(Page segmentation data)
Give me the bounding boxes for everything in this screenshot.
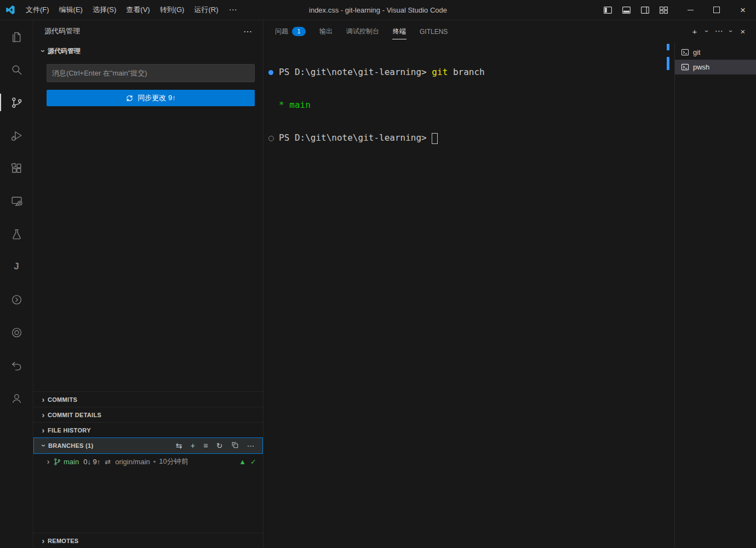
minimize-button[interactable] bbox=[677, 0, 703, 20]
chevron-right-icon: › bbox=[39, 426, 48, 435]
upstream-swap-icon: ⇄ bbox=[105, 458, 111, 466]
copy-compare-icon[interactable] bbox=[231, 441, 239, 451]
sync-button-label: 同步更改 9↑ bbox=[138, 93, 175, 103]
close-panel-icon[interactable]: × bbox=[736, 25, 749, 38]
menu-run[interactable]: 运行(R) bbox=[189, 3, 223, 16]
refresh-icon[interactable]: ↻ bbox=[216, 441, 223, 450]
menu-edit[interactable]: 编辑(E) bbox=[54, 3, 88, 16]
tab-debug-console[interactable]: 调试控制台 bbox=[346, 23, 380, 39]
terminal-line-command: PS D:\git\note\git-learning> git branch bbox=[264, 67, 674, 78]
terminal-line-prompt: PS D:\git\note\git-learning> bbox=[264, 132, 674, 144]
branch-layout-icon[interactable]: ≡ bbox=[203, 441, 208, 450]
tab-gitlens[interactable]: GITLENS bbox=[419, 24, 448, 39]
sidebar-bottom-sections: › COMMITS › COMMIT DETAILS › FILE HISTOR… bbox=[33, 391, 263, 548]
command-name: git bbox=[432, 67, 448, 77]
sidebar-more-icon[interactable]: ⋯ bbox=[240, 26, 255, 37]
terminal-viewport[interactable]: PS D:\git\note\git-learning> git branch … bbox=[264, 42, 674, 548]
section-branches-label: BRANCHES (1) bbox=[48, 442, 176, 449]
menu-selection[interactable]: 选择(S) bbox=[88, 3, 121, 16]
branch-status: ▲ ✓ bbox=[239, 458, 256, 466]
layout-controls bbox=[600, 3, 672, 16]
panel-tabs: 问题 1 输出 调试控制台 终端 GITLENS bbox=[274, 23, 688, 39]
section-branches[interactable]: › BRANCHES (1) ⇆ + ≡ ↻ ⋯ bbox=[33, 437, 263, 454]
tab-terminal[interactable]: 终端 bbox=[392, 23, 406, 39]
switch-branch-icon[interactable]: ⇆ bbox=[176, 441, 182, 450]
sidebar-title: 源代码管理 bbox=[44, 26, 240, 36]
problems-badge: 1 bbox=[292, 27, 306, 36]
command-pending-dot bbox=[268, 136, 274, 141]
branch-time: 10分钟前 bbox=[159, 457, 188, 466]
chevron-down-icon: › bbox=[39, 47, 48, 55]
search-icon[interactable] bbox=[0, 53, 33, 86]
source-control-icon[interactable] bbox=[0, 86, 33, 119]
gitlens-icon[interactable] bbox=[0, 283, 33, 316]
branches-toolbar: ⇆ + ≡ ↻ ⋯ bbox=[176, 441, 259, 451]
prompt-text: PS D:\git\note\git-learning> bbox=[279, 132, 427, 143]
new-terminal-icon[interactable]: + bbox=[688, 25, 701, 38]
branch-row-main[interactable]: › main 0↓ 9↑ ⇄ origin/main • 10分钟前 ▲ ✓ bbox=[33, 454, 263, 469]
terminal-list-item-pwsh[interactable]: pwsh bbox=[675, 60, 756, 74]
more-actions-icon[interactable]: ⋯ bbox=[247, 441, 255, 450]
terminal-tabs-list: git pwsh bbox=[674, 42, 756, 548]
maximize-button[interactable] bbox=[703, 0, 730, 20]
section-commits[interactable]: › COMMITS bbox=[33, 391, 263, 407]
terminal-line-output: * main bbox=[264, 100, 674, 111]
hide-panel-icon[interactable]: › bbox=[727, 25, 735, 38]
chevron-right-icon: › bbox=[39, 411, 48, 419]
close-button[interactable]: × bbox=[730, 0, 756, 20]
explorer-icon[interactable] bbox=[0, 20, 33, 53]
sync-changes-button[interactable]: 同步更改 9↑ bbox=[47, 90, 255, 106]
maximize-icon bbox=[713, 7, 720, 13]
branch-ahead-behind: 0↓ 9↑ bbox=[83, 458, 100, 466]
terminal-icon bbox=[681, 63, 689, 71]
titlebar-right: × bbox=[600, 0, 756, 20]
toggle-secondary-sidebar-icon[interactable] bbox=[637, 3, 653, 16]
menu-view[interactable]: 查看(V) bbox=[121, 3, 154, 16]
terminal-list-label: pwsh bbox=[693, 63, 709, 71]
remote-explorer-icon[interactable] bbox=[0, 184, 33, 217]
prompt-text: PS D:\git\note\git-learning> bbox=[279, 67, 432, 77]
testing-icon[interactable] bbox=[0, 217, 33, 250]
customize-layout-icon[interactable] bbox=[656, 3, 672, 16]
commit-message-input[interactable] bbox=[47, 64, 255, 82]
chevron-right-icon: › bbox=[39, 395, 48, 404]
more-menus-icon[interactable]: ⋯ bbox=[223, 5, 242, 15]
terminal-cursor bbox=[432, 133, 438, 144]
terminal-dropdown-icon[interactable]: › bbox=[703, 25, 711, 38]
tab-problems[interactable]: 问题 1 bbox=[274, 23, 306, 39]
tab-output[interactable]: 输出 bbox=[319, 23, 333, 39]
terminal-list-label: git bbox=[693, 48, 701, 56]
menu-file[interactable]: 文件(F) bbox=[21, 3, 54, 16]
section-commit-details-label: COMMIT DETAILS bbox=[48, 412, 260, 418]
run-debug-icon[interactable] bbox=[0, 119, 33, 152]
section-file-history[interactable]: › FILE HISTORY bbox=[33, 422, 263, 437]
panel-more-icon[interactable]: ⋯ bbox=[712, 25, 725, 38]
toggle-panel-icon[interactable] bbox=[618, 3, 634, 16]
jupyter-letter: J bbox=[14, 261, 19, 272]
create-branch-icon[interactable]: + bbox=[191, 441, 195, 450]
chevron-down-icon: › bbox=[39, 441, 48, 450]
section-commit-details[interactable]: › COMMIT DETAILS bbox=[33, 407, 263, 422]
terminal-list-item-git[interactable]: git bbox=[675, 45, 756, 60]
chevron-right-icon: › bbox=[39, 537, 48, 545]
menu-goto[interactable]: 转到(G) bbox=[155, 3, 190, 16]
toggle-sidebar-icon[interactable] bbox=[600, 3, 616, 16]
account-icon[interactable] bbox=[0, 382, 33, 414]
branches-empty-area bbox=[33, 469, 263, 533]
history-icon[interactable] bbox=[0, 349, 33, 382]
section-file-history-label: FILE HISTORY bbox=[48, 427, 260, 434]
target-icon[interactable] bbox=[0, 316, 33, 349]
source-control-sidebar: 源代码管理 ⋯ › 源代码管理 同步更改 9↑ › COMMITS › COM bbox=[33, 20, 264, 548]
workbench: J 源代码管理 ⋯ › 源代码管理 bbox=[0, 20, 756, 548]
section-remotes[interactable]: › REMOTES bbox=[33, 533, 263, 548]
jupyter-icon[interactable]: J bbox=[0, 250, 33, 283]
extensions-icon[interactable] bbox=[0, 152, 33, 184]
scrollbar-decoration bbox=[667, 44, 669, 50]
close-icon: × bbox=[740, 5, 746, 15]
vscode-logo-icon bbox=[0, 4, 21, 15]
section-commits-label: COMMITS bbox=[48, 396, 260, 403]
titlebar: 文件(F) 编辑(E) 选择(S) 查看(V) 转到(G) 运行(R) ⋯ in… bbox=[0, 0, 756, 20]
vscode-window: 文件(F) 编辑(E) 选择(S) 查看(V) 转到(G) 运行(R) ⋯ in… bbox=[0, 0, 756, 548]
panel-actions: + › ⋯ › × bbox=[688, 25, 749, 38]
scm-section-header[interactable]: › 源代码管理 bbox=[33, 44, 263, 57]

Task:
Output the entries exactly and keep every picture out of them.

Exercise answer:
Give me the bounding boxes for everything in this screenshot.
minimize-button[interactable] bbox=[677, 0, 703, 20]
chevron-right-icon: › bbox=[39, 426, 48, 435]
upstream-swap-icon: ⇄ bbox=[105, 458, 111, 466]
copy-compare-icon[interactable] bbox=[231, 441, 239, 451]
sync-button-label: 同步更改 9↑ bbox=[138, 93, 175, 103]
close-panel-icon[interactable]: × bbox=[736, 25, 749, 38]
menu-run[interactable]: 运行(R) bbox=[189, 3, 223, 16]
refresh-icon[interactable]: ↻ bbox=[216, 441, 223, 450]
menu-edit[interactable]: 编辑(E) bbox=[54, 3, 88, 16]
tab-debug-console[interactable]: 调试控制台 bbox=[346, 23, 380, 39]
terminal-line-command: PS D:\git\note\git-learning> git branch bbox=[264, 67, 674, 78]
terminal-line-prompt: PS D:\git\note\git-learning> bbox=[264, 132, 674, 144]
branch-layout-icon[interactable]: ≡ bbox=[203, 441, 208, 450]
tab-gitlens[interactable]: GITLENS bbox=[419, 24, 448, 39]
sidebar-bottom-sections: › COMMITS › COMMIT DETAILS › FILE HISTOR… bbox=[33, 391, 263, 548]
command-name: git bbox=[432, 67, 448, 77]
sidebar-more-icon[interactable]: ⋯ bbox=[240, 26, 255, 37]
terminal-viewport[interactable]: PS D:\git\note\git-learning> git branch … bbox=[264, 42, 674, 548]
section-branches-label: BRANCHES (1) bbox=[48, 442, 176, 449]
menu-selection[interactable]: 选择(S) bbox=[88, 3, 121, 16]
branch-status: ▲ ✓ bbox=[239, 458, 256, 466]
layout-controls bbox=[600, 3, 672, 16]
panel-tabs: 问题 1 输出 调试控制台 终端 GITLENS bbox=[274, 23, 688, 39]
section-branches[interactable]: › BRANCHES (1) ⇆ + ≡ ↻ ⋯ bbox=[33, 437, 263, 454]
tab-terminal[interactable]: 终端 bbox=[392, 23, 406, 39]
switch-branch-icon[interactable]: ⇆ bbox=[176, 441, 182, 450]
sidebar-title: 源代码管理 bbox=[44, 26, 240, 36]
problems-badge: 1 bbox=[292, 27, 306, 36]
command-pending-dot bbox=[268, 136, 274, 141]
branch-time: 10分钟前 bbox=[159, 457, 188, 466]
chevron-down-icon: › bbox=[39, 47, 48, 55]
search-icon[interactable] bbox=[0, 53, 33, 86]
source-control-icon[interactable] bbox=[0, 86, 33, 119]
gitlens-icon[interactable] bbox=[0, 283, 33, 316]
branches-toolbar: ⇆ + ≡ ↻ ⋯ bbox=[176, 441, 259, 451]
prompt-text: PS D:\git\note\git-learning> bbox=[279, 132, 427, 143]
new-terminal-icon[interactable]: + bbox=[688, 25, 701, 38]
branch-row-main[interactable]: › main 0↓ 9↑ ⇄ origin/main • 10分钟前 ▲ ✓ bbox=[33, 454, 263, 469]
terminal-list-item-pwsh[interactable]: pwsh bbox=[675, 60, 756, 74]
more-actions-icon[interactable]: ⋯ bbox=[247, 441, 255, 450]
terminal-tabs-list: git pwsh bbox=[674, 42, 756, 548]
maximize-button[interactable] bbox=[703, 0, 730, 20]
section-commits[interactable]: › COMMITS bbox=[33, 391, 263, 407]
terminal-line-output: * main bbox=[264, 100, 674, 111]
hide-panel-icon[interactable]: › bbox=[727, 25, 735, 38]
chevron-right-icon: › bbox=[39, 411, 48, 419]
close-button[interactable]: × bbox=[730, 0, 756, 20]
explorer-icon[interactable] bbox=[0, 20, 33, 53]
sync-changes-button[interactable]: 同步更改 9↑ bbox=[47, 90, 255, 106]
maximize-icon bbox=[713, 7, 720, 13]
branch-ahead-behind: 0↓ 9↑ bbox=[83, 458, 100, 466]
terminal-icon bbox=[681, 63, 689, 71]
titlebar-right: × bbox=[600, 0, 756, 20]
toggle-secondary-sidebar-icon[interactable] bbox=[637, 3, 653, 16]
menu-view[interactable]: 查看(V) bbox=[121, 3, 154, 16]
terminal-list-label: pwsh bbox=[693, 63, 709, 71]
remote-explorer-icon[interactable] bbox=[0, 184, 33, 217]
prompt-text: PS D:\git\note\git-learning> bbox=[279, 67, 432, 77]
testing-icon[interactable] bbox=[0, 217, 33, 250]
customize-layout-icon[interactable] bbox=[656, 3, 672, 16]
commit-message-input[interactable] bbox=[47, 64, 255, 82]
chevron-right-icon: › bbox=[39, 395, 48, 404]
more-menus-icon[interactable]: ⋯ bbox=[223, 5, 242, 15]
terminal-cursor bbox=[432, 133, 438, 144]
terminal-dropdown-icon[interactable]: › bbox=[703, 25, 711, 38]
tab-problems[interactable]: 问题 1 bbox=[274, 23, 306, 39]
tab-output[interactable]: 输出 bbox=[319, 23, 333, 39]
terminal-list-label: git bbox=[693, 48, 701, 56]
menu-file[interactable]: 文件(F) bbox=[21, 3, 54, 16]
section-commit-details-label: COMMIT DETAILS bbox=[48, 412, 260, 418]
run-debug-icon[interactable] bbox=[0, 119, 33, 152]
section-file-history[interactable]: › FILE HISTORY bbox=[33, 422, 263, 437]
panel-more-icon[interactable]: ⋯ bbox=[712, 25, 725, 38]
toggle-panel-icon[interactable] bbox=[618, 3, 634, 16]
jupyter-letter: J bbox=[14, 261, 19, 272]
create-branch-icon[interactable]: + bbox=[191, 441, 195, 450]
chevron-down-icon: › bbox=[39, 441, 48, 450]
section-commit-details[interactable]: › COMMIT DETAILS bbox=[33, 407, 263, 422]
terminal-list-item-git[interactable]: git bbox=[675, 45, 756, 60]
chevron-right-icon: › bbox=[39, 537, 48, 545]
menu-goto[interactable]: 转到(G) bbox=[155, 3, 190, 16]
toggle-sidebar-icon[interactable] bbox=[600, 3, 616, 16]
account-icon[interactable] bbox=[0, 382, 33, 414]
branches-empty-area bbox=[33, 469, 263, 533]
history-icon[interactable] bbox=[0, 349, 33, 382]
section-file-history-label: FILE HISTORY bbox=[48, 427, 260, 434]
target-icon[interactable] bbox=[0, 316, 33, 349]
source-control-sidebar: 源代码管理 ⋯ › 源代码管理 同步更改 9↑ › COMMITS › COM bbox=[33, 20, 264, 548]
workbench: J 源代码管理 ⋯ › 源代码管理 bbox=[0, 20, 756, 548]
section-remotes[interactable]: › REMOTES bbox=[33, 533, 263, 548]
jupyter-icon[interactable]: J bbox=[0, 250, 33, 283]
extensions-icon[interactable] bbox=[0, 152, 33, 184]
scrollbar-decoration bbox=[667, 44, 669, 50]
close-icon: × bbox=[740, 5, 746, 15]
vscode-logo-icon bbox=[0, 4, 21, 15]
section-commits-label: COMMITS bbox=[48, 396, 260, 403]
titlebar: 文件(F) 编辑(E) 选择(S) 查看(V) 转到(G) 运行(R) ⋯ in… bbox=[0, 0, 756, 20]
vscode-window: 文件(F) 编辑(E) 选择(S) 查看(V) 转到(G) 运行(R) ⋯ in… bbox=[0, 0, 756, 548]
panel-actions: + › ⋯ › × bbox=[688, 25, 749, 38]
scm-section-header[interactable]: › 源代码管理 bbox=[33, 44, 263, 57]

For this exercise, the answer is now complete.